(Extracted page text data)
┄┄┄┄┄┄

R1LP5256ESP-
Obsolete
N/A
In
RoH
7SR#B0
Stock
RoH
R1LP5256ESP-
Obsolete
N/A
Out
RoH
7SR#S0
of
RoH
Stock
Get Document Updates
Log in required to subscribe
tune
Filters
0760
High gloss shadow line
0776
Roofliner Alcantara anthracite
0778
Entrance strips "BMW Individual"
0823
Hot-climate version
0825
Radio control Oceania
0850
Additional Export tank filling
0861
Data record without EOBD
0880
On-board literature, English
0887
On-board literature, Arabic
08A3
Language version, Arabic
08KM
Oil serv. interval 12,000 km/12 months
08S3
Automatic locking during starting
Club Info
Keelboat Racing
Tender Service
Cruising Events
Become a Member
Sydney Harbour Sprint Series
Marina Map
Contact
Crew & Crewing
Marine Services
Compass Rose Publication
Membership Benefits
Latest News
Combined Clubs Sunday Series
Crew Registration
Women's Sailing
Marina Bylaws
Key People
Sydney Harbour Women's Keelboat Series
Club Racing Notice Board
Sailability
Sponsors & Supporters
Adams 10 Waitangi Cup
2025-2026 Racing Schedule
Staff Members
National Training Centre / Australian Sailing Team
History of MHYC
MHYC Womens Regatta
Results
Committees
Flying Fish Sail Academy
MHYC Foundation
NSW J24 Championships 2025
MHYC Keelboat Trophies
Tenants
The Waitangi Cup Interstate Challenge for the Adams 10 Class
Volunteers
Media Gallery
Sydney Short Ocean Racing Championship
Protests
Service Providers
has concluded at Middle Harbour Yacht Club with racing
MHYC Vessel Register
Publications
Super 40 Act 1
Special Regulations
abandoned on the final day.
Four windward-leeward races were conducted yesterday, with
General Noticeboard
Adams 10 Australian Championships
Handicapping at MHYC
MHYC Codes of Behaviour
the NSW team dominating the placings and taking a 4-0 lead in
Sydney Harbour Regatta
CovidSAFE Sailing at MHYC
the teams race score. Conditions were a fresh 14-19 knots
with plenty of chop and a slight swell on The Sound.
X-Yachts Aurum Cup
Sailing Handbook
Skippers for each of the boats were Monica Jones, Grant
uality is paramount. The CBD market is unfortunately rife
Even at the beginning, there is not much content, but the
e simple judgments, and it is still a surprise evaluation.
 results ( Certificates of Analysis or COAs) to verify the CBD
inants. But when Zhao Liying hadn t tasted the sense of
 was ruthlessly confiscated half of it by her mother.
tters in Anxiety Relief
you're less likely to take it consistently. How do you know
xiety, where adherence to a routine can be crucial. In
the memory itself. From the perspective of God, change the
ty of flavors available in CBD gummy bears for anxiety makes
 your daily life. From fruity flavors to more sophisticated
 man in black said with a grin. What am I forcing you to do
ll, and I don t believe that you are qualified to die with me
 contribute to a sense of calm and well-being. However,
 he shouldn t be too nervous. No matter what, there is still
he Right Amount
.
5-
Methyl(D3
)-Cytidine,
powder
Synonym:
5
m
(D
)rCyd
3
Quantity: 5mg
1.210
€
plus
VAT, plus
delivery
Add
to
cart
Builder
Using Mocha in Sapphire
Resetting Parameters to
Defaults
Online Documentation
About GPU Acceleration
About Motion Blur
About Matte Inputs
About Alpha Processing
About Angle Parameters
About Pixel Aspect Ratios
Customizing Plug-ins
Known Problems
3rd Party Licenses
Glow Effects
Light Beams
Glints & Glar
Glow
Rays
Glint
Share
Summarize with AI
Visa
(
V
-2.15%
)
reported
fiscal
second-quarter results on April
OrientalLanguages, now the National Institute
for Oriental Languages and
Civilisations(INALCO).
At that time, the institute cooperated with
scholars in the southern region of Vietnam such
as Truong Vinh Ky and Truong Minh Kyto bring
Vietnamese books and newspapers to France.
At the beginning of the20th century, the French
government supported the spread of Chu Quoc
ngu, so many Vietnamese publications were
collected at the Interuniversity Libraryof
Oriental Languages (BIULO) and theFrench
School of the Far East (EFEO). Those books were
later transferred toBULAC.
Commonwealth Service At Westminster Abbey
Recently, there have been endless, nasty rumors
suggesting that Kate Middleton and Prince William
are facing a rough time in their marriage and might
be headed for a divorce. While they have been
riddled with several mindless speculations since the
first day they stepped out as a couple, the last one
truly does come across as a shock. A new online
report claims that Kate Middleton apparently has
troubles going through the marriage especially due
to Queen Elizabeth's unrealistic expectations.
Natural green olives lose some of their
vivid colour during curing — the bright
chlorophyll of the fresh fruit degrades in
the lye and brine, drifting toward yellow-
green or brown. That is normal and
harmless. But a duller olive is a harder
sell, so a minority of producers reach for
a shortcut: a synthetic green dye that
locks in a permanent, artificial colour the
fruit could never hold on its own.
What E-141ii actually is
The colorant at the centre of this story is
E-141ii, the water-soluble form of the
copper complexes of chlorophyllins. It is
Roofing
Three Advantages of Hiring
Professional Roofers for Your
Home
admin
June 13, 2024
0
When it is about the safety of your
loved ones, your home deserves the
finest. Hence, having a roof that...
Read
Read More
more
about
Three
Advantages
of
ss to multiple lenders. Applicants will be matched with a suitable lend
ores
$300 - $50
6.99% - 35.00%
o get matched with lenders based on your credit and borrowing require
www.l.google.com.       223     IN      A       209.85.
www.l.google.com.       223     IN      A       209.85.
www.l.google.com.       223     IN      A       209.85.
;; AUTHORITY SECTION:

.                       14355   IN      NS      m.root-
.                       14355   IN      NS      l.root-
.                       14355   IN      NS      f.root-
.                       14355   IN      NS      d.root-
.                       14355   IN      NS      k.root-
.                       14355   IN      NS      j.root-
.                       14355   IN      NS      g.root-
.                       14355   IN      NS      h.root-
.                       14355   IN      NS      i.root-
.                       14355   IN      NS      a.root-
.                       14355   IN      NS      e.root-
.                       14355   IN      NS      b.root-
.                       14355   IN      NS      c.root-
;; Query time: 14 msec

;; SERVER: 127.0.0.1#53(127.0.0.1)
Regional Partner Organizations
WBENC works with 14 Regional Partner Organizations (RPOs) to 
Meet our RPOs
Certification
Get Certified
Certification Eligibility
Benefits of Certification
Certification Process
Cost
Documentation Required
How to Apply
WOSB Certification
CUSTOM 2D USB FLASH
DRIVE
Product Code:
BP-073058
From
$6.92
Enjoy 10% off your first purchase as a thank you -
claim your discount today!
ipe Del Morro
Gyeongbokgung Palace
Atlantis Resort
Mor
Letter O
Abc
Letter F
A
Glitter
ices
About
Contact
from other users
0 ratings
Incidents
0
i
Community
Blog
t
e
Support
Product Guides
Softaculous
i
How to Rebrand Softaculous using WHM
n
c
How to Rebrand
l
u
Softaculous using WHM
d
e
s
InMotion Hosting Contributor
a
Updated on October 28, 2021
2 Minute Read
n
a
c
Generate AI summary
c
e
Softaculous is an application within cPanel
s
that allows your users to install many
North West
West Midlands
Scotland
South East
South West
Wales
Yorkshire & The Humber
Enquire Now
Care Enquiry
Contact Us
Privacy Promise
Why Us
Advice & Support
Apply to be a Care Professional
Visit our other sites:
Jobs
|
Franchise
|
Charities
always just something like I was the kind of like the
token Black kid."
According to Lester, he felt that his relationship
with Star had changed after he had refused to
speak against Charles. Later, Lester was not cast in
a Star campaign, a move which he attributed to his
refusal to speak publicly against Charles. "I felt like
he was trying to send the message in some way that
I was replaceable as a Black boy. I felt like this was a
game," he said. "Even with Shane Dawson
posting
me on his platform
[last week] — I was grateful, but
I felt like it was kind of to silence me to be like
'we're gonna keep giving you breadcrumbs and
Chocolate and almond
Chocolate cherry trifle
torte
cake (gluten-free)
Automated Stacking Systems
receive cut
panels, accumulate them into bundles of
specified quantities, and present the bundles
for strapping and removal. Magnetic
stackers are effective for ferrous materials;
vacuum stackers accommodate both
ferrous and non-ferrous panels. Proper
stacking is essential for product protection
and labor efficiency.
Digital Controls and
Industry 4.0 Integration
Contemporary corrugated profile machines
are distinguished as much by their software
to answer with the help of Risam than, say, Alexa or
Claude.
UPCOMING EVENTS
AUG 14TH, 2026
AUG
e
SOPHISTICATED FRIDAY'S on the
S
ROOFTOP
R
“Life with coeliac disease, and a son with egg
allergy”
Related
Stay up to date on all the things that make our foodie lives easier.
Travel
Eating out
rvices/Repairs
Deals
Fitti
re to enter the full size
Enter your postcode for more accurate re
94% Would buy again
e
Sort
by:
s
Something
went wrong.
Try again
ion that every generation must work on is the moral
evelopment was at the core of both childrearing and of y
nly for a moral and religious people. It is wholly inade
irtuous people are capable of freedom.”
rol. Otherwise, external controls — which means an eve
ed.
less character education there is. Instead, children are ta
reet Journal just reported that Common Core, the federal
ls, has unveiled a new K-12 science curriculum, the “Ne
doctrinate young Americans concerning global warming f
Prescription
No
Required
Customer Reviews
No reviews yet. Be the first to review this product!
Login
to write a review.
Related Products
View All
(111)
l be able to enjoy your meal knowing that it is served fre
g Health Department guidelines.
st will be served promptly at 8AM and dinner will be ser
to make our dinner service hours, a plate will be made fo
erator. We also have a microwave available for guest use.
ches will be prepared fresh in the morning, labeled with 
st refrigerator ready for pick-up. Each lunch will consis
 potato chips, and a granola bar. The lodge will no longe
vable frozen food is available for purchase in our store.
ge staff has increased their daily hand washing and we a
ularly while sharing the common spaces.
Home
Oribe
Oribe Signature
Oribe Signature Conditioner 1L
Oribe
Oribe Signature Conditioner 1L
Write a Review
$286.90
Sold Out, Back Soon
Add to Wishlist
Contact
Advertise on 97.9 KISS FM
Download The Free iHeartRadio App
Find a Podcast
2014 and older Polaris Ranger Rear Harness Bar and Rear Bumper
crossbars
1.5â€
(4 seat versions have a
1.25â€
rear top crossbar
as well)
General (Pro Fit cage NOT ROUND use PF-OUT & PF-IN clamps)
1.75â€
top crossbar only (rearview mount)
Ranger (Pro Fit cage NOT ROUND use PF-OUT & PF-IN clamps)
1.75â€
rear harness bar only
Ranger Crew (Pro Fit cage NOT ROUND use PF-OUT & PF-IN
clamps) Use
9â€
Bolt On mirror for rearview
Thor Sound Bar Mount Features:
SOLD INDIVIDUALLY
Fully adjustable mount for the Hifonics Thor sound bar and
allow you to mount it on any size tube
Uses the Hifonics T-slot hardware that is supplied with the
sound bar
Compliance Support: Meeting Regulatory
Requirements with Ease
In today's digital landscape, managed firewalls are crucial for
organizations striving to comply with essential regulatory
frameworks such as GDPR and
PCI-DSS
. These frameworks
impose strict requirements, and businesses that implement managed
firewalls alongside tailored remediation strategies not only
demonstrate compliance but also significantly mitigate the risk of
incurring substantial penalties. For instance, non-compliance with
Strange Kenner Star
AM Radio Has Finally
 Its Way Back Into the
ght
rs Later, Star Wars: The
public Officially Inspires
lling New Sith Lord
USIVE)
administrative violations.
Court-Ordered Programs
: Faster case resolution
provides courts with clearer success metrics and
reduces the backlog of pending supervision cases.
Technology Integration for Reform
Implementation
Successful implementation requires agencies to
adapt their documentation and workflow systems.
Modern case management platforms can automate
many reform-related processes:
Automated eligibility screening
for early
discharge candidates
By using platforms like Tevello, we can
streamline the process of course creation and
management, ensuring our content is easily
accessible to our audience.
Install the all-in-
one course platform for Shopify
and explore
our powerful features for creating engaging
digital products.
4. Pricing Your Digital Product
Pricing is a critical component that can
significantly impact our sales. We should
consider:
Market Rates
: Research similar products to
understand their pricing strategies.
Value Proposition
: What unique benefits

┄┄┄┄┄┄

— Exercise brief —
Take the lines above from the one containing "with Shane Dawson" down to the one containing "and labor efficiency.", and transcribe them exactly, both ends included.

— Answer to this exercise —
game," he said. "Even with Shane Dawson
posting
me on his platform
[last week] — I was grateful, but
I felt like it was kind of to silence me to be like
'we're gonna keep giving you breadcrumbs and
Chocolate and almond
Chocolate cherry trifle
torte
cake (gluten-free)
Automated Stacking Systems
receive cut
panels, accumulate them into bundles of
specified quantities, and present the bundles
for strapping and removal. Magnetic
stackers are effective for ferrous materials;
vacuum stackers accommodate both
ferrous and non-ferrous panels. Proper
stacking is essential for product protection
and labor efficiency.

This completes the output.